- Oğlanqala
- Coordinates: 39°35′13″N 45°02′46″E﻿ / ﻿39.58694°N 45.04611°E
- Country: Azerbaijan
- Autonomous republic: Nakhchivan
- District: Sharur

Population (2005)^{[citation needed]}
- • Total: 2,959
- Time zone: UTC+4 (AZT)

= Oğlanqala =

Oğlanqala (also, Oghlangala) is a village and municipality in the Sharur District of Nakhchivan, Azerbaijan. It is located on the bank of the Arpachay, opposite from the village of Dizə, Sharur (Dize). Its population is busy with grain-growing and animal husbandry. There are secondary school, cultural house, library, a medical center, the fortress walls from architectural monuments and 3 towers in the village. It has a population of 2,959.

==Etymology==
The settlement took its name from nearby ancient fortress of Oğlanqala (Oghlangala).

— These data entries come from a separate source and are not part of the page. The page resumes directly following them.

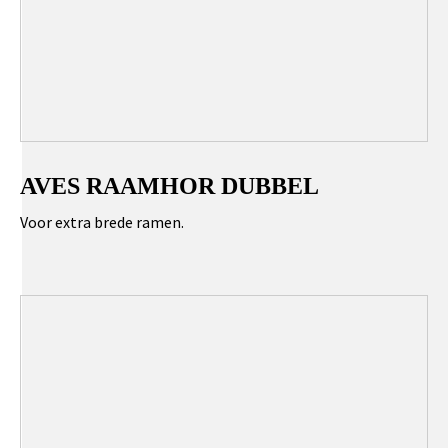
AVES RAAMHOR DUBBEL
Voor extra brede ramen.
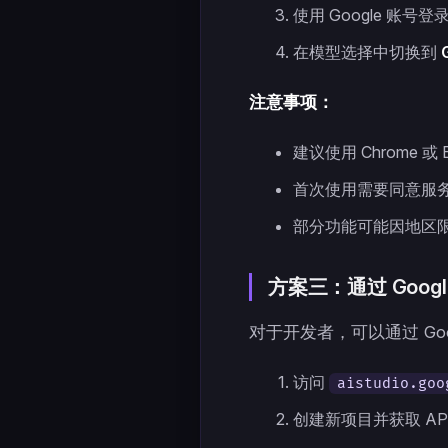
使用 Google 账号登
在模型选择中切换到
注意事项：
建议使用 Chrome 
首次使用需要同意服
部分功能可能因地区
方案三：通过 Google A
对于开发者，可以通过 Google
访问
aistudio.goo
创建新项目并获取 API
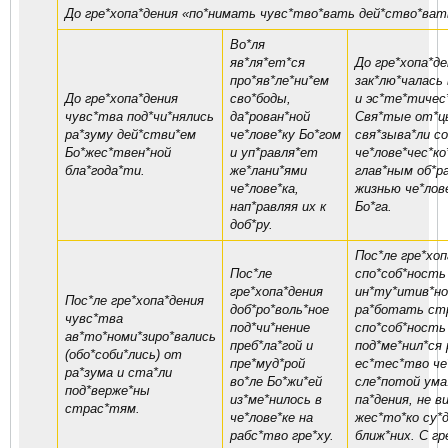
До гре*хопа*дения «по*нимать чувс*тво*вать дей*ство*ват
Во*ля
яв*ля*ет*ся
До гре*хопа*де
про*яв*ле*ни*ем
зак*лю*чалась 
До гре*хопа*дения
сво*боды,
и эс*те*тичес*
чувс*тва под*чи*нялись
да*рован*ной
Свя*тые от*цы
ра*зуму дей*стви*ем
че*лове*ку Бо*гом
свя*зыва*ли с
Бо*жес*твен*ной
и уп*равля*ет
че*лове*чес*ко
бла*года*ти.
же*лани*ями
глав*ным об*р
че*лове*ка,
жизнью че*лове
нап*равляя их к
Бо*га.
доб*ру.
Пос*ле гре*хоп
Пос*ле
спо*соб*ность 
гре*хопа*дения
ин*ту*итив*но
Пос*ле гре*хопа*дения
доб*ро*воль*ное
ра*ботать ст
чувс*тва
под*чи*нение
спо*соб*ность 
ав*то*номи*зиро*вались
преб*ла*гой и
под*ме*нил*ся
(обо*соби*лись) от
пре*муд*рой
ес*тес*тво че
ра*зума и ста*ли
во*ле Бо*жи*ей
сле*потой ума.
под*верже*ны
из*ме*нилось в
па*дения, не в
страс*тям.
че*лове*ке на
жес*то*ко су*
рабс*тво гре*ху.
ближ*них. С гр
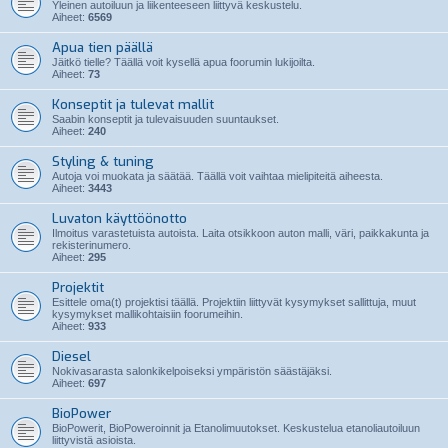
Yleinen autoiluun ja liikenteeseen liittyvä keskustelu.
Aiheet:
6569
Apua tien päällä
Jäitkö tielle? Täällä voit kysellä apua foorumin lukijoilta.
Aiheet:
73
Konseptit ja tulevat mallit
Saabin konseptit ja tulevaisuuden suuntaukset.
Aiheet:
240
Styling & tuning
Autoja voi muokata ja säätää. Täällä voit vaihtaa mielipiteitä aiheesta.
Aiheet:
3443
Luvaton käyttöönotto
Ilmoitus varastetuista autoista. Laita otsikkoon auton malli, väri, paikkakunta ja
rekisterinumero.
Aiheet:
295
Projektit
Esittele oma(t) projektisi täällä. Projektiin liittyvät kysymykset sallittuja, muut
kysymykset mallikohtaisiin foorumeihin.
Aiheet:
933
Diesel
Nokivasarasta salonkikelpoiseksi ympäristön säästäjäksi.
Aiheet:
697
BioPower
BioPowerit, BioPoweroinnit ja Etanolimuutokset. Keskustelua etanoliautoiluun
liittyvistä asioista.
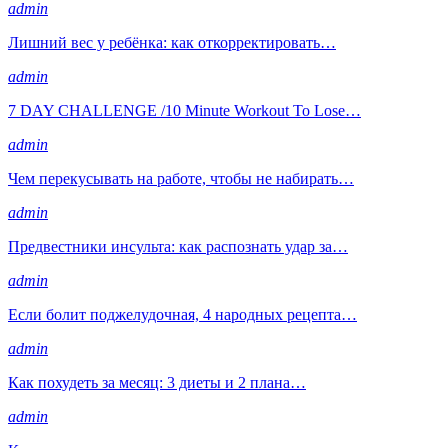
admin
Лишний вес у ребёнка: как откорректировать…
admin
7 DAY CHALLENGE /10 Minute Workout To Lose…
admin
Чем перекусывать на работе, чтобы не набирать…
admin
Предвестники инсульта: как распознать удар за…
admin
Если болит поджелудочная, 4 народных рецепта…
admin
Как похудеть за месяц: 3 диеты и 2 плана…
admin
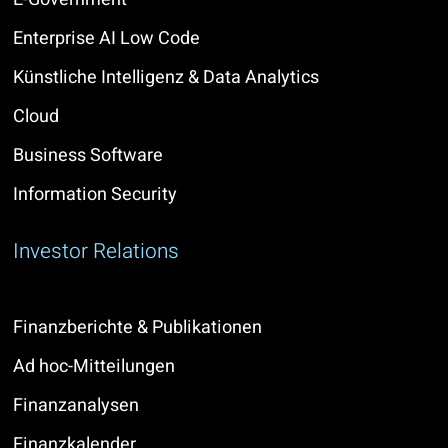
Enterprise AI Low Code
Künstliche Intelligenz & Data Analytics
Cloud
Business Software
Information Security
Investor Relations
Finanzberichte & Publikationen
Ad hoc-Mitteilungen
Finanzanalysen
Finanzkalender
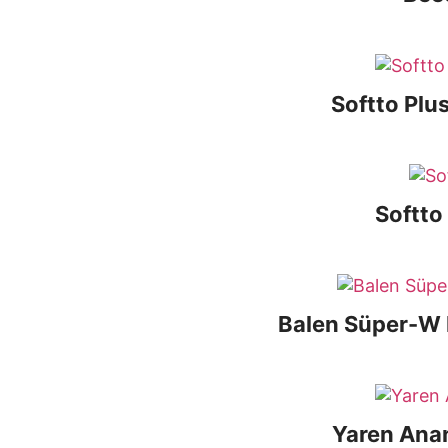
Softto Plu
Softto
Balen Süper-W 
Yaren Anan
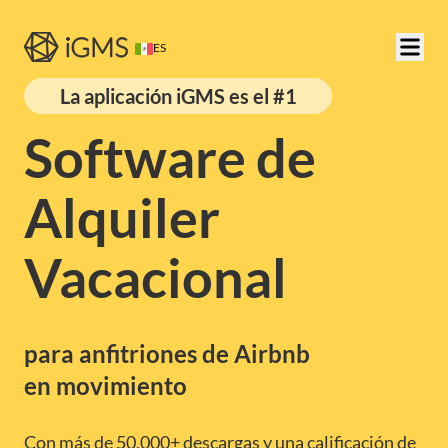
ES
La aplicación iGMS es el #1
Software de
Alquiler
Vacacional
para anfitriones de Airbnb
en movimiento
Con más de 50,000+ descargas y una calificación de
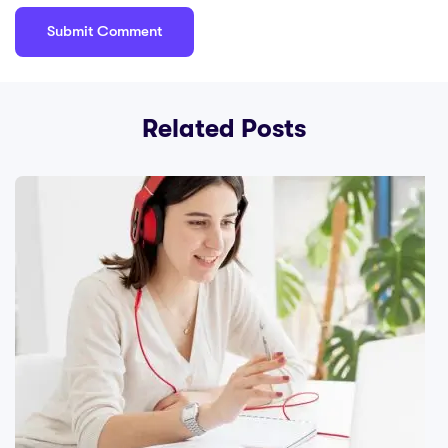
Related Posts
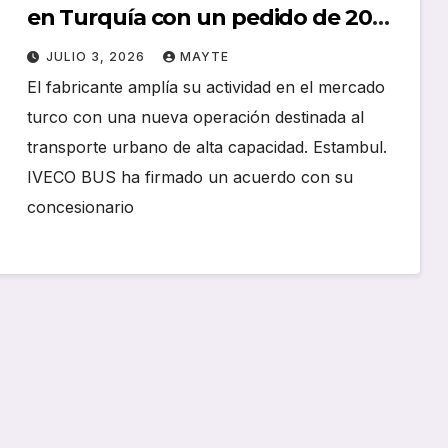
en Turquía con un pedido de 20
autobuses articulados
JULIO 3, 2026
MAYTE
STREETWAY
El fabricante amplía su actividad en el mercado
turco con una nueva operación destinada al
transporte urbano de alta capacidad. Estambul.
IVECO BUS ha firmado un acuerdo con su
concesionario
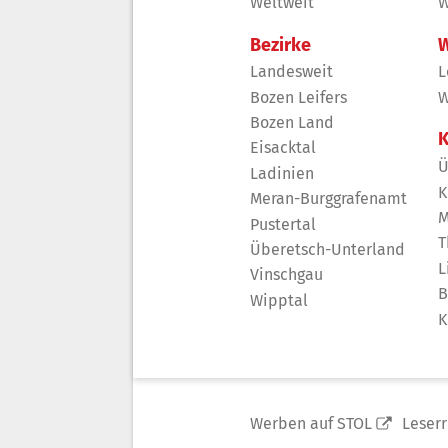
Weltweit
W
Bezirke
W
Landesweit
L
Bozen Leifers
W
Bozen Land
K
Eisacktal
Ü
Ladinien
K
Meran-Burggrafenamt
M
Pustertal
T
Überetsch-Unterland
L
Vinschgau
B
Wipptal
K
Werben auf STOL
Leser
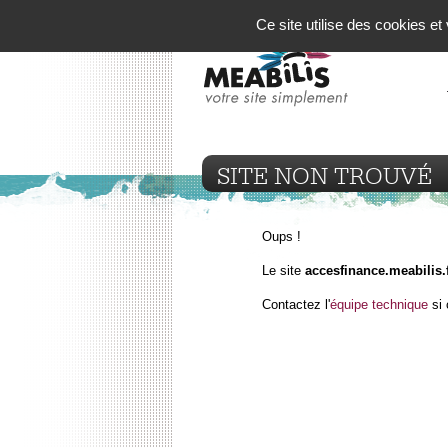
Panneau de gestion des cookies
Ce site utilise des cookies e
SITE NON TROUVÉ
Oups !
Le site
accesfinance.meabilis.
Contactez l'
équipe technique
si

==Historical and archaeological monuments==
===Oğlanqala Fortress===
Oğlanqala - the settlement of the 2-1 centuries of BC in the Sharur region. It is on the bank of the Arpachay River of the Qaratəpə (Garatepe) Mount. Its area is 40 hectares. The thickness of the cultural layer is more than 3 m. The northern slopes of the mountain is the precipice. But the other slopes were surrounded by the grandiose defensive wall. The walls has been built with the giant stones of length in 1.5–3 m, the thickness of more than 1 m. In some places of the walls remained 4 rows of stones. There are semicircular towers similar to small towers in the south-west of the mountain. To the construction style, the Oğlanqala is similar to the mountain fortresses of the Assyrians. The stone column which were discovered in the center of the flat little square (its area 70х100 m) of Oğlanqala, shown that here in the past has been the various buildings. The little square, in some places were surrounded with the walls. Most of the founded materials consist from the gray and pink colored pottery. The grain stones made from tuff, glazed and unglazed pottery of the late Middle Ages, etc. samples of material culture of the 2nd half of the 1st millennium of BC and 1-2 centuries of AD, was collected from Oğlanqala. Its location in the favorable geographical and strategic position, show that the Oğlanqala fortress has long been used as a fortification. At the result of researches, was determined that the main activities period of the Oğlanqala fortress, belongs to the 9-4 centuries of BC. The fortress walls of the settlement which is stored up to now, was built at the beginning of the 1st millennium of BC and have been used till the ancient period.